Soy up for third day, corn firm on Fed stimulus

September 14th, 2012

By:

Category: Oilseeds

(Reuters) – Chicago soybeans rose for a third straight session on Friday, and corn firmed, buoyed by the U.S. Federal Reserve’s announcement of a new round of stimulus measures which investors hope will improve the demand outlook for raw materials.

The gains, however, were capped by an decline in demand from top consumer China which has taken the steam out of a recent rally in prices triggered by the worst drought in more than five decades that has ravaged crops across the U.S. grain belt.

Commodities and Asian shares rose on Friday while the dollar remained weak against other major currencies after the Fed said it would pump $40 billion a month into the world’s largest economy until the U.S. jobs market improves, reviving the appeal of risky assets that have suffered for months from uncertainty about global economic growth.

“Soybean and corn prices are reacting positively to the Fed move, but slowing exports are a concern,” said Ker Chung Yang, commodities analyst at Phillip Futures Singapore.

“The rally has stretched since June, so the markets are looking at how demand is reacting to this.”

Soybeans have gained around 1 percent this week, rising for six out of seven weeks on fears that the drought will further reduce supplies as indicated on Wednesday by a U.S. Department of Agriculture (USDA) report.

Corn is down nearly 3 percent this week, falling for a third consecutive week as demand weakens.

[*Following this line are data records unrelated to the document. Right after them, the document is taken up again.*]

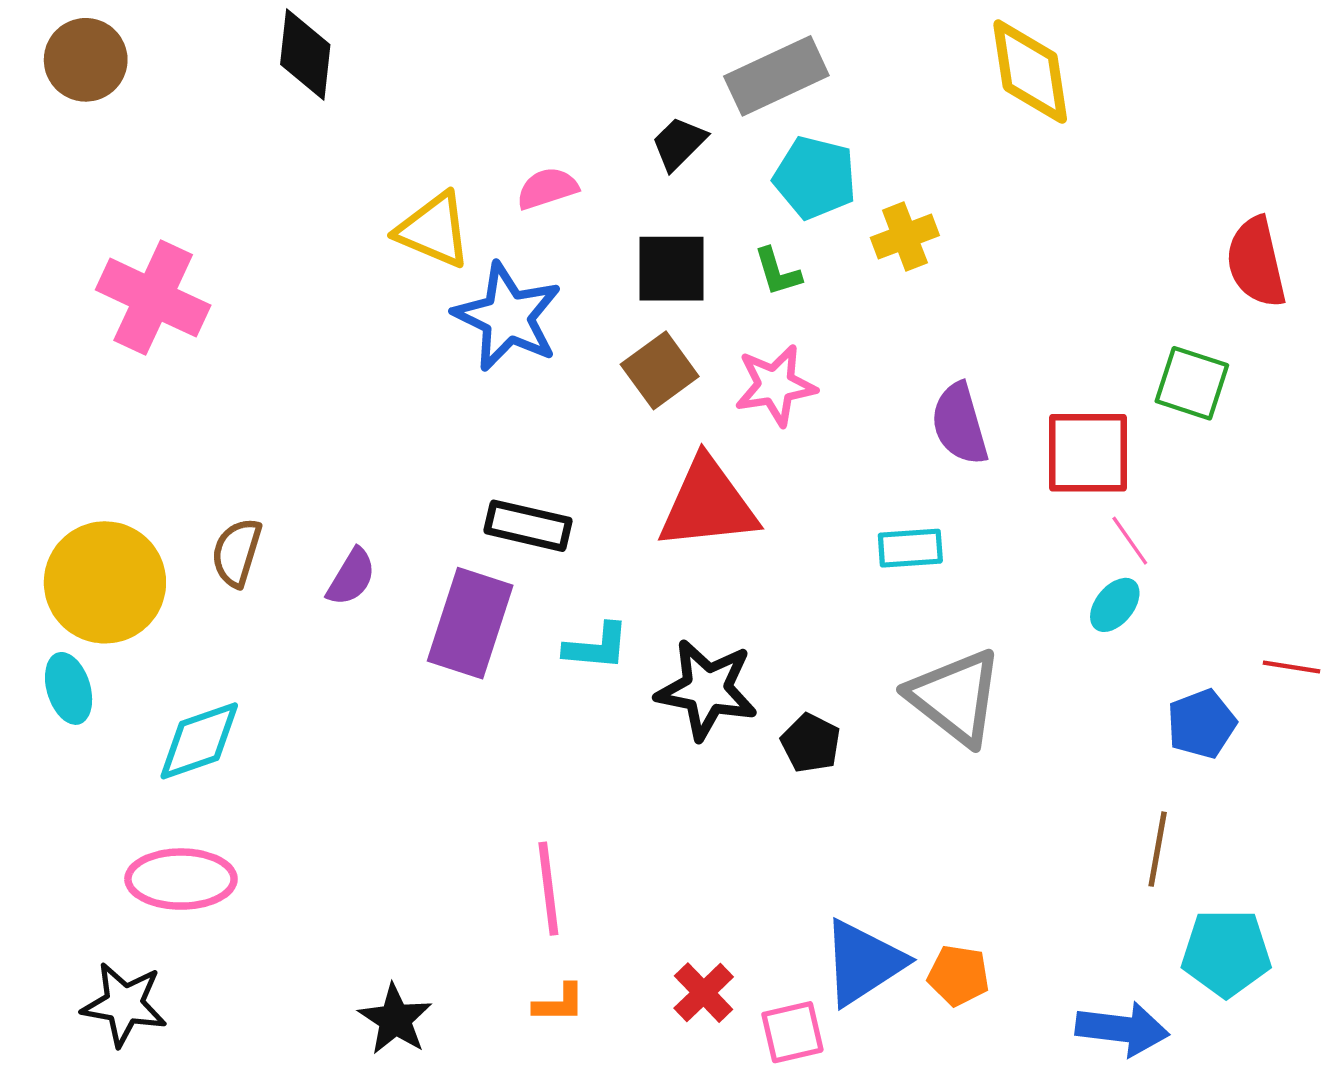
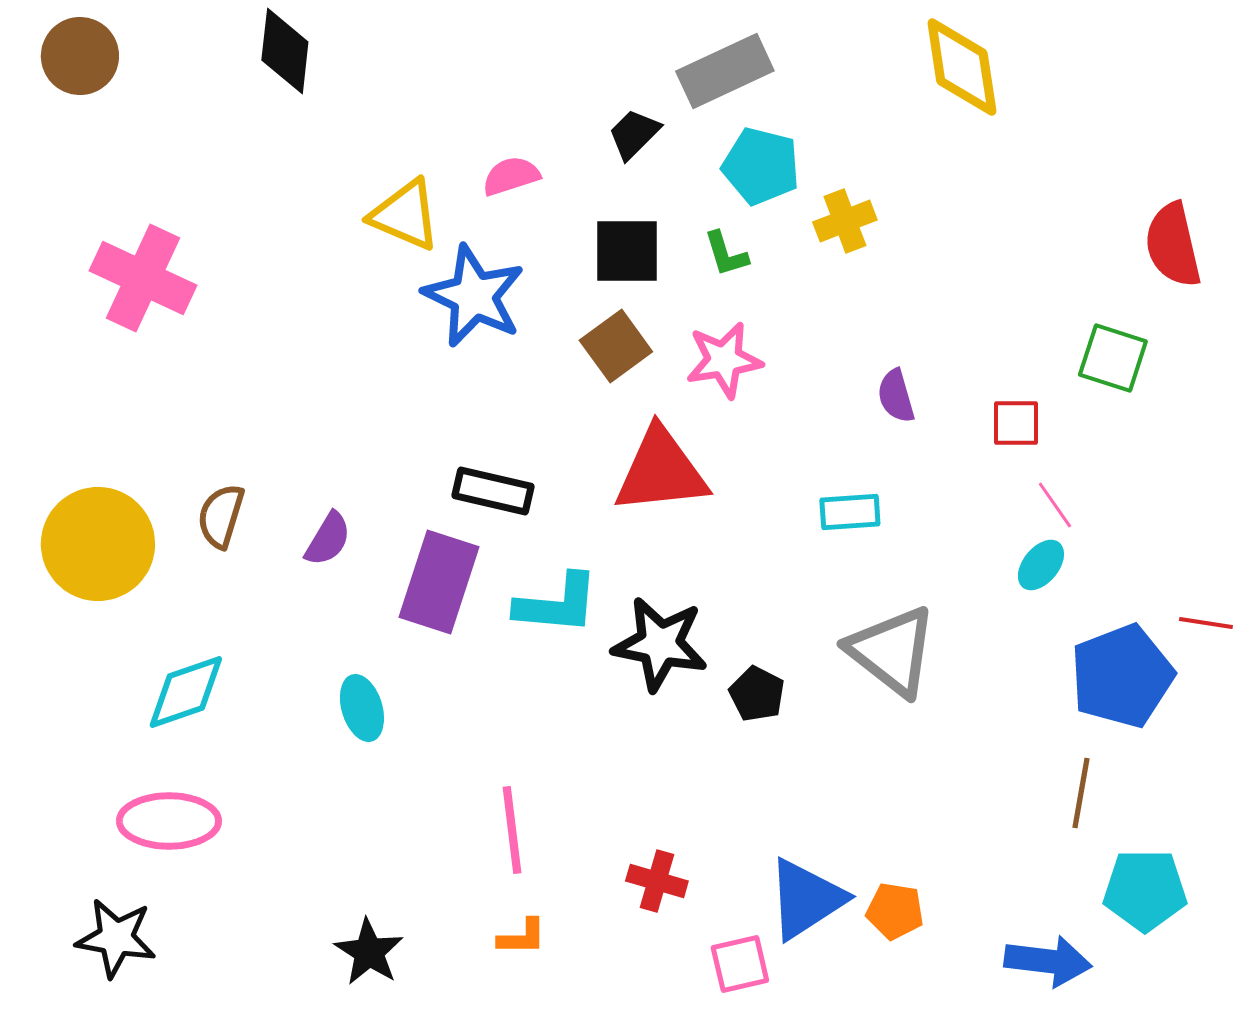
purple semicircle: (960, 424) -> (896, 396), size x0.7
red square: (1088, 453) -> (1016, 423), size x0.6
cyan L-shape: (596, 647) -> (557, 604), size x1.4
cyan ellipse: (69, 688) -> (362, 708), moved
blue pentagon: (1202, 724) -> (1122, 676), size x1.6
red cross: (704, 993) -> (657, 881), moved, turned -30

Wheat is largely unchanged so far this week after falling 1.7 percent last week.

On Friday, Chicago Board of Trade new-crop December corn rose 0.2 percent to $7.75-1/2 a bushel by 0323 GMT while November soy rose 0.1 percent to $17.49-3/4 a bushel. December wheat was unchanged at $9.02 a bushel.

The Fed’s move will likely accelerate the risk-positive momentum at work since the European Central Bank’s bond-buying scheme to get borrowing costs down for euro zone members was approved by Germany’s constitutional court.

SLOWING DEMAND

On the demand side, soybean export premiums at the U.S. Gulf were mostly steady in muted trade as demand from top importer China has slowed due to high import prices and poor crush margins at Chinese plants.

Chinese crushers bought nearly all of the 400,000 tonnes of soybeans offered in a bi-weekly auction from government stocks as prices were below import costs.

“China is also diversifying its sources of cooking oil with a switch to rapeseed oil and some other substitutes,” Ker said.

China imported 4.42 million tonnes of soybeans in August, the lowest in 6 months, as record-high prices and reduced global supplies cut demand in the world’s top importer of the oilseed.

The USDA in its closely watched report estimated this year’s U.S. soybean harvest at 2.634 billion bushels, down from last month’s estimate of 2.692 billion and below analysts’ average estimate of 2.657 billion.

Ending soybean stocks next summer were forecast to be the lowest in nine years at 115 million bushels, unchanged from the August estimate.

The U.S. corn harvest was forecast at 10.727 billion bushels, down slightly from last month’s estimate of 10.779 billion but above analysts’ average estimate of 10.38 billion.

Egypt, the world’s top wheat importer, bought 235,000 tonnes of Russian, French and Ukrainian wheat for Nov. 21-30 shipment.

It was the seventh tender in about a month by Egypt, which has been snapping up supplies as a drought reduces the Russian harvest and dry weather trims output in Australia.